- [Transcribed page contents]:

※

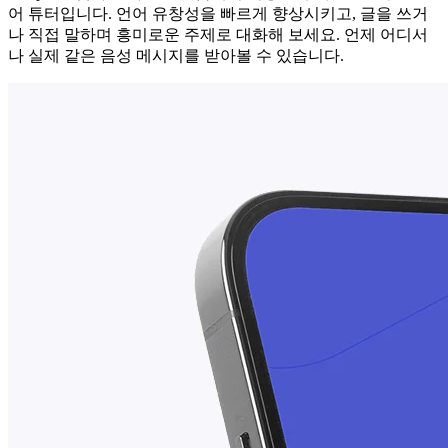
어 튜터입니다. 언어 유창성을 빠르게 향상시키고, 글을 쓰거
나 직접 말하며 흥미로운 주제로 대화해 보세요. 언제 어디서
나 실제 같은 음성 메시지를 받아볼 수 있습니다.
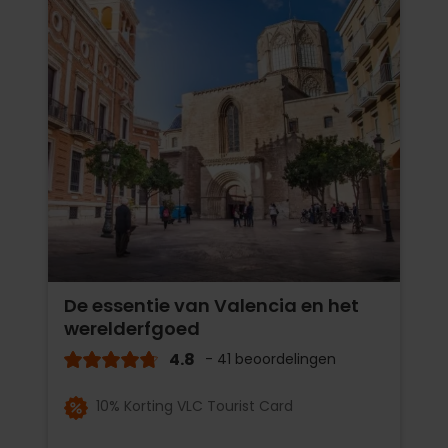
De essentie van Valencia en het
werelderfgoed
4.8
- 41 beoordelingen
10% Korting VLC Tourist Card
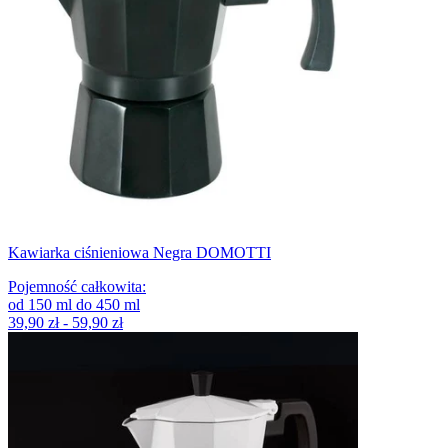
Kawiarka ciśnieniowa Negra DOMOTTI
Pojemność całkowita
:
od
150
ml
do
450
ml
39,90 zł - 59,90 zł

※

- [Exercise prompt]:
Retype exactly the lines above, starting at the line containing "나 직접 말하며 흥미로운 주제로 대화해 보세요. 언제 어디서" and ending with the last line, both included; leave out the pictures.

- [Response area]:
나 직접 말하며 흥미로운 주제로 대화해 보세요. 언제 어디서
나 실제 같은 음성 메시지를 받아볼 수 있습니다.
De essentie van Valencia en het
werelderfgoed
4.8
- 41 beoordelingen
10% Korting VLC Tourist Card
Kawiarka ciśnieniowa Negra DOMOTTI
Pojemność całkowita
:
od
150
ml
do
450
ml
39,90 zł - 59,90 zł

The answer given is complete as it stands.